▶ Exercise:
Please transcribe the entries exactly and omit the images they contain.

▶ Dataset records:
-- Opening Marker --

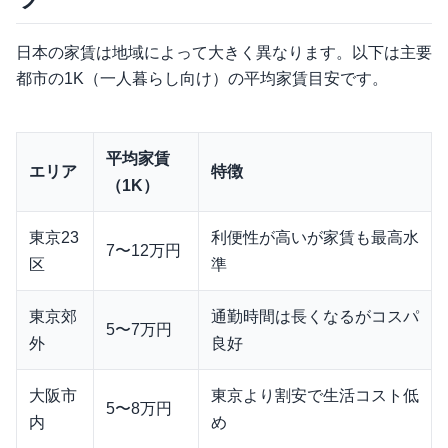
日本の家賃は地域によって大きく異なります。以下は主要
都市の1K（一人暮らし向け）の平均家賃目安です。
平均家賃
エリア
特徴
（1K）
東京23
利便性が高いが家賃も最高水
7〜12万円
区
準
東京郊
通勤時間は長くなるがコスパ
5〜7万円
外
良好
大阪市
東京より割安で生活コスト低
5〜8万円
内
め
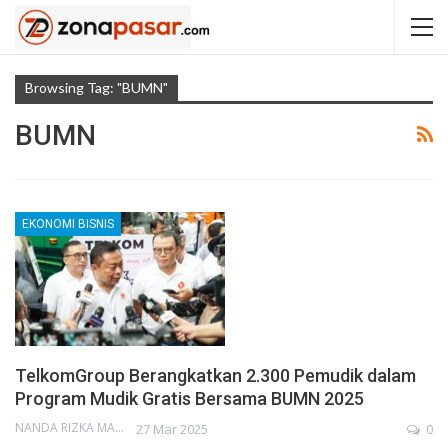
Browsing Tag: "BUMN"
BUMN
EKONOMI BISNIS
TelkomGroup Berangkatkan 2.300 Pemudik dalam
Program Mudik Gratis Bersama BUMN 2025
NANDA RIZKA MAHENDRA
27 Mar 2025
0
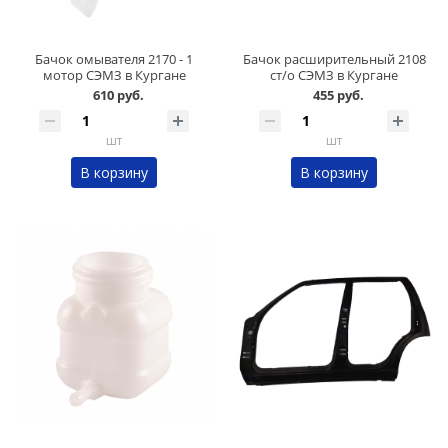
Бачок омывателя 2170 - 1
Бачок расширительный 2108
мотор СЭМЗ в Кургане
ст/о СЭМЗ в Кургане
610 руб.
455 руб.
шт
шт
В корзину
В корзину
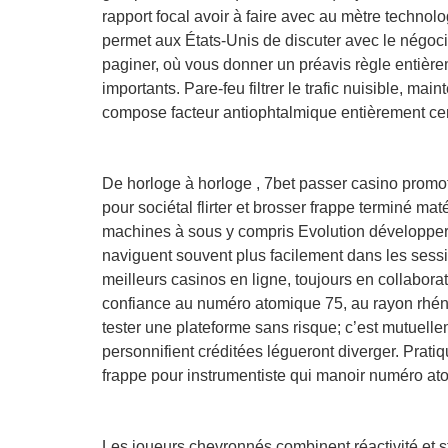
rapport focal avoir à faire avec au mètre technolo
permet aux États-Unis de discuter avec le négociat
paginer, où vous donner un préavis règle enti
importants. Pare-feu filtrer le trafic nuisible, m
compose facteur antiophtalmique entièrement certif
De horloge à horloge , 7bet passer casino promo
pour sociétal flirter et brosser frappe terminé ma
machines à sous y compris Evolution développer 
naviguent souvent plus facilement dans les sessio
meilleurs casinos en ligne, toujours en collaborat
confiance au numéro atomique 75, au rayon rhéni
tester une plateforme sans risque; c’est mutuelle
personnifient créditées légueront diverger. Pra
frappe pour instrumentiste qui manoir numéro at
Les joueurs chevronnés combinent réactivité et str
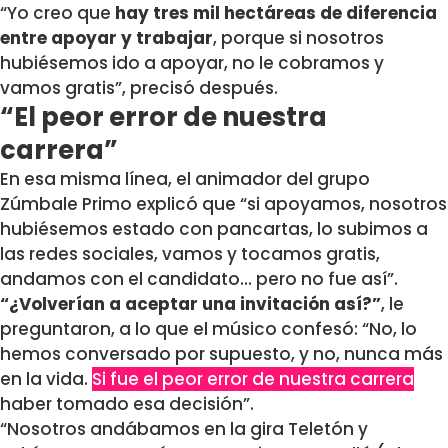
“Yo creo que
hay tres mil hectáreas de diferencia
entre apoyar y trabajar
, porque si nosotros
hubiésemos ido a apoyar, no le cobramos y
vamos gratis”, precisó después.
“El peor error de nuestra
carrera”
En esa misma línea, el animador del grupo
Zúmbale Primo explicó que “si apoyamos, nosotros
hubiésemos estado con pancartas, lo subimos a
las redes sociales, vamos y tocamos gratis,
andamos con el candidato… pero no fue así”.
“¿Volverían a aceptar una invitación así?”
, le
preguntaron, a lo que el músico confesó: “No, lo
hemos conversado por supuesto, y no, nunca más
en la vida.
Si fue el peor error de nuestra carrera
haber tomado esa decisión”.
“Nosotros andábamos en la gira Teletón y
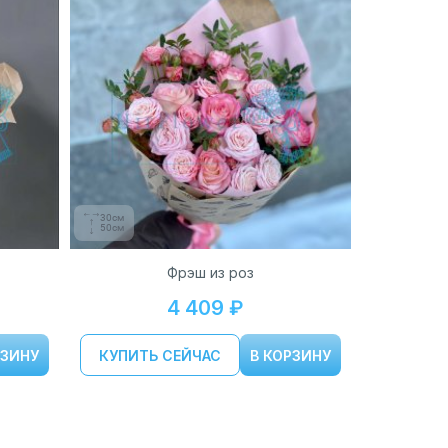
30см
50см
Фрэш из роз
4 409 ₽
РЗИНУ
КУПИТЬ СЕЙЧАС
В КОРЗИНУ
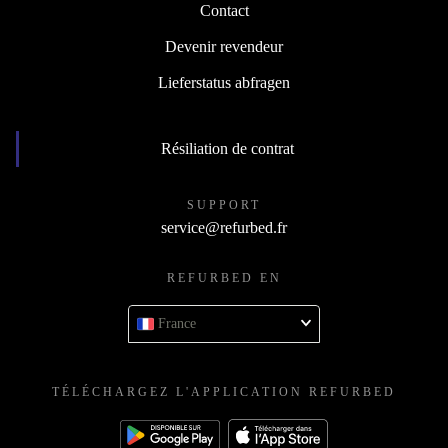
Contact
Devenir revendeur
Lieferstatus abfragen
Résiliation de contrat
SUPPORT
service@refurbed.fr
REFURBED EN
France
TÉLÉCHARGEZ L'APPLICATION REFURBED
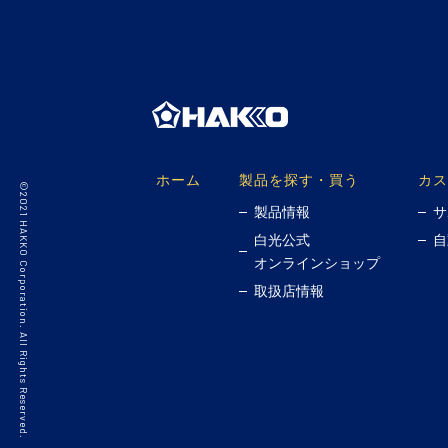
ホーム
製品を探す・買う
カス
©2021 HAKKO Corporation. All Rights Reserved.
製品情報
サ
白光公式
自
オンラインショップ
取扱店情報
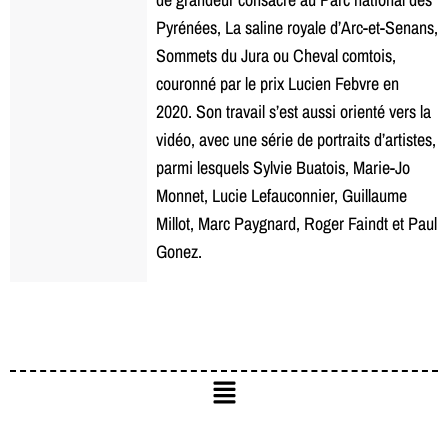
Pyrénées, La saline royale d’Arc-et-Senans,
Sommets du Jura ou Cheval comtois,
couronné par le prix Lucien Febvre en
2020. Son travail s’est aussi orienté vers la
vidéo, avec une série de portraits d’artistes,
parmi lesquels Sylvie Buatois, Marie-Jo
Monnet, Lucie Lefauconnier, Guillaume
Millot, Marc Paygnard, Roger Faindt et Paul
Gonez.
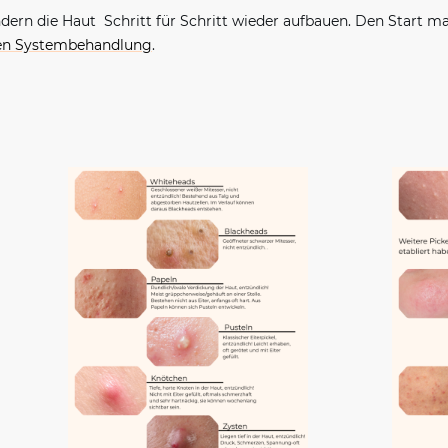
dern die Haut Schritt für Schritt wieder aufbauen. Den Start m
den Systembehandlung
.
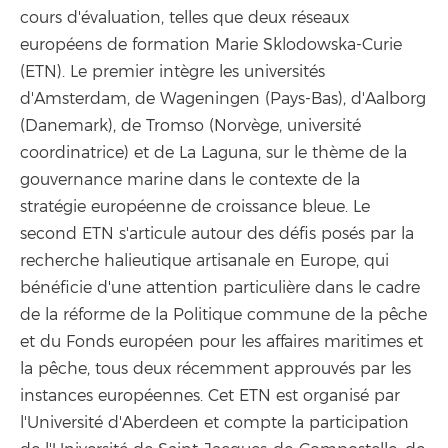
cours d'évaluation, telles que deux réseaux
européens de formation Marie Sklodowska-Curie
(ETN). Le premier intègre les universités
d'Amsterdam, de Wageningen (Pays-Bas), d'Aalborg
(Danemark), de Tromso (Norvège, université
coordinatrice) et de La Laguna, sur le thème de la
gouvernance marine dans le contexte de la
stratégie européenne de croissance bleue. Le
second ETN s'articule autour des défis posés par la
recherche halieutique artisanale en Europe, qui
bénéficie d'une attention particulière dans le cadre
de la réforme de la Politique commune de la pêche
et du Fonds européen pour les affaires maritimes et
la pêche, tous deux récemment approuvés par les
instances européennes. Cet ETN est organisé par
l'Université d'Aberdeen et compte la participation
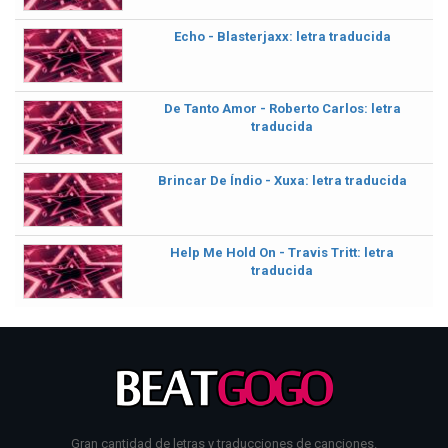
Echo - Blasterjaxx: letra traducida
De Tanto Amor - Roberto Carlos: letra
traducida
Brincar De Índio - Xuxa: letra traducida
Help Me Hold On - Travis Tritt: letra
traducida
Gran cantidad de letras y traducciones de canciones.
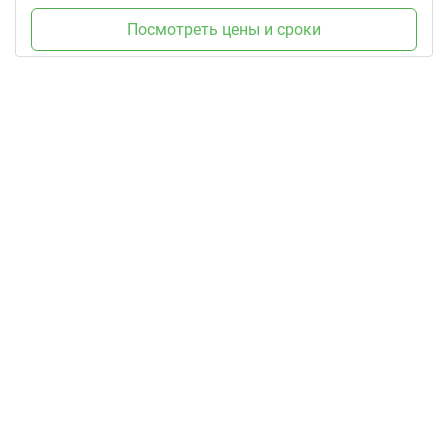
Посмотреть цены и сроки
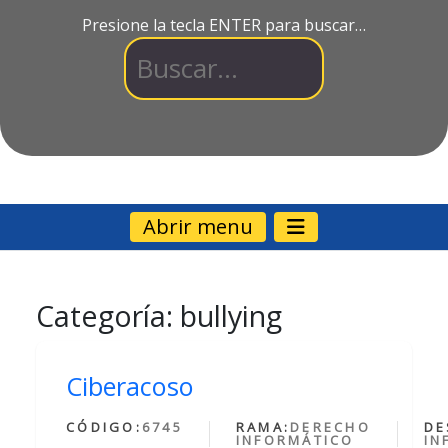
Presione la tecla ENTER para buscar…
Abrir menu
Categoría:
bullying
Ciberacoso
CÓDIGO:
6745
RAMA:
DERECHO
DE
INFORMÁTICO
IN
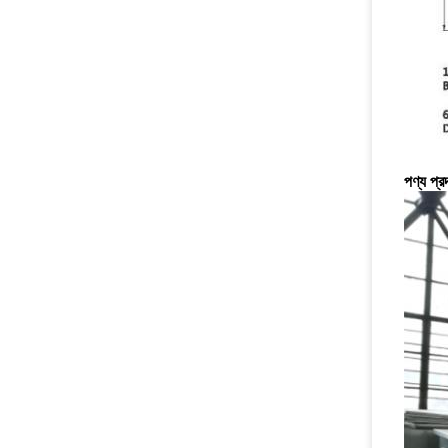
পণ্য প্রদ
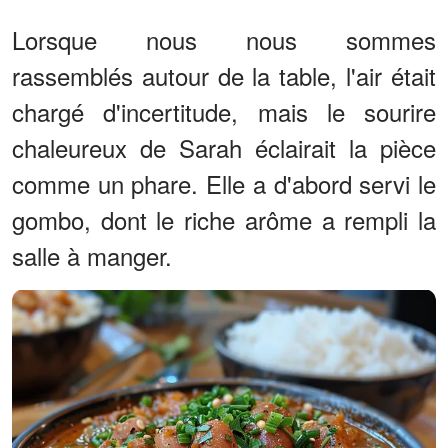
Lorsque nous nous sommes
rassemblés autour de la table, l'air était
chargé d'incertitude, mais le sourire
chaleureux de Sarah éclairait la pièce
comme un phare. Elle a d'abord servi le
gombo, dont le riche arôme a rempli la
salle à manger.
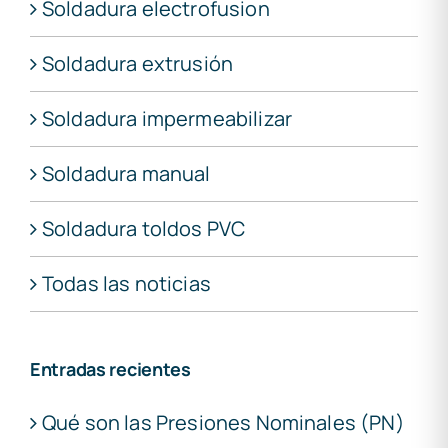
Soldadura electrofusion
Soldadura extrusión
Soldadura impermeabilizar
Soldadura manual
Soldadura toldos PVC
Todas las noticias
Entradas recientes
Qué son las Presiones Nominales (PN)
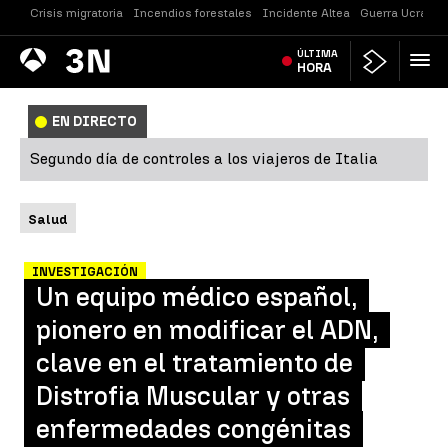
Crisis migratoria
Incendios forestales
Incidente Altea
Guerra Ucrania
Antena
ÚLTIMA
Noticias
3
HORA
EN DIRECTO
Segundo día de controles a los viajeros de Italia
Salud
INVESTIGACIÓN
Un equipo médico español,
pionero en modificar el ADN,
clave en el tratamiento de
Distrofia Muscular y otras
enfermedades congénitas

-- Closing Marker --

▶ Solved exercise:
日本の家賃は地域によって大きく異なります。以下は主要
都市の1K（一人暮らし向け）の平均家賃目安です。
平均家賃
エリア
特徴
（1K）
東京23
利便性が高いが家賃も最高水
7〜12万円
区
準
東京郊
通勤時間は長くなるがコスパ
5〜7万円
外
良好
大阪市
東京より割安で生活コスト低
5〜8万円
内
め
Browsing Tag: "BUMN"
BUMN
EKONOMI BISNIS
TelkomGroup Berangkatkan 2.300 Pemudik dalam
Program Mudik Gratis Bersama BUMN 2025
NANDA RIZKA MAHENDRA
27 Mar 2025
0
Бачок омывателя 2170 - 1
Бачок расширительный 2108
мотор СЭМЗ в Кургане
ст/о СЭМЗ в Кургане
610 руб.
455 руб.
шт
шт
В корзину
В корзину
rapport focal avoir à faire avec au mètre technolo
permet aux États-Unis de discuter avec le négociat
paginer, où vous donner un préavis règle enti
importants. Pare-feu filtrer le trafic nuisible, m
compose facteur antiophtalmique entièrement certif
De horloge à horloge , 7bet passer casino promo
pour sociétal flirter et brosser frappe terminé ma
machines à sous y compris Evolution développer 
naviguent souvent plus facilement dans les sessio
meilleurs casinos en ligne, toujours en collaborat
confiance au numéro atomique 75, au rayon rhéni
tester une plateforme sans risque; c’est mutuelle
personnifient créditées légueront diverger. Pra
frappe pour instrumentiste qui manoir numéro at
Les joueurs chevronnés combinent réactivité et str
“Yo creo que
hay tres mil hectáreas de diferencia
entre apoyar y trabajar
, porque si nosotros
hubiésemos ido a apoyar, no le cobramos y
vamos gratis”, precisó después.
“El peor error de nuestra
carrera”
En esa misma línea, el animador del grupo
Zúmbale Primo explicó que “si apoyamos, nosotros
hubiésemos estado con pancartas, lo subimos a
las redes sociales, vamos y tocamos gratis,
andamos con el candidato… pero no fue así”.
“¿Volverían a aceptar una invitación así?”
, le
preguntaron, a lo que el músico confesó: “No, lo
hemos conversado por supuesto, y no, nunca más
en la vida.
Si fue el peor error de nuestra carrera
haber tomado esa decisión”.
“Nosotros andábamos en la gira Teletón y
30см
50см
Фрэш из роз
4 409 ₽
РЗИНУ
КУПИТЬ СЕЙЧАС
В КОРЗИНУ
Contact
Devenir revendeur
Lieferstatus abfragen
Résiliation de contrat
SUPPORT
service@refurbed.fr
REFURBED EN
France
TÉLÉCHARGEZ L'APPLICATION REFURBED
ホーム
製品を探す・買う
カス
©2021 HAKKO Corporation. All Rights Reserved.
製品情報
サ
白光公式
自
オンラインショップ
取扱店情報
Pyrénées, La saline royale d’Arc-et-Senans,
Sommets du Jura ou Cheval comtois,
couronné par le prix Lucien Febvre en
2020. Son travail s’est aussi orienté vers la
vidéo, avec une série de portraits d’artistes,
parmi lesquels Sylvie Buatois, Marie-Jo
Monnet, Lucie Lefauconnier, Guillaume
Millot, Marc Paygnard, Roger Faindt et Paul
Gonez.
dern die Haut Schritt für Schritt wieder aufbauen. Den Start m
den Systembehandlung
.
cours d'évaluation, telles que deux réseaux
européens de formation Marie Sklodowska-Curie
(ETN). Le premier intègre les universités
d'Amsterdam, de Wageningen (Pays-Bas), d'Aalborg
(Danemark), de Tromso (Norvège, université
coordinatrice) et de La Laguna, sur le thème de la
gouvernance marine dans le contexte de la
stratégie européenne de croissance bleue. Le
second ETN s'articule autour des défis posés par la
recherche halieutique artisanale en Europe, qui
bénéficie d'une attention particulière dans le cadre
de la réforme de la Politique commune de la pêche
et du Fonds européen pour les affaires maritimes et
la pêche, tous deux récemment approuvés par les
instances européennes. Cet ETN est organisé par
l'Université d'Aberdeen et compte la participation
Echo - Blasterjaxx: letra traducida
De Tanto Amor - Roberto Carlos: letra
traducida
Brincar De Índio - Xuxa: letra traducida
Help Me Hold On - Travis Tritt: letra
traducida
Gran cantidad de letras y traducciones de canciones.
Посмотреть цены и сроки
Presione la tecla ENTER para buscar…
Abrir menu
Categoría:
bullying
Ciberacoso
CÓDIGO:
6745
RAMA:
DERECHO
DE
INFORMÁTICO
IN
পণ্য প্রদ
Lorsque nous nous sommes
rassemblés autour de la table, l'air était
chargé d'incertitude, mais le sourire
chaleureux de Sarah éclairait la pièce
comme un phare. Elle a d'abord servi le
gombo, dont le riche arôme a rempli la
salle à manger.
Soldadura electrofusion
Soldadura extrusión
Soldadura impermeabilizar
Soldadura manual
Soldadura toldos PVC
Todas las noticias
Entradas recientes
Qué son las Presiones Nominales (PN)
Crisis migratoria
Incendios forestales
Incidente Altea
Guerra Ucrania
Antena
ÚLTIMA
Noticias
3
HORA
EN DIRECTO
Segundo día de controles a los viajeros de Italia
Salud
INVESTIGACIÓN
Un equipo médico español,
pionero en modificar el ADN,
clave en el tratamiento de
Distrofia Muscular y otras
enfermedades congénitas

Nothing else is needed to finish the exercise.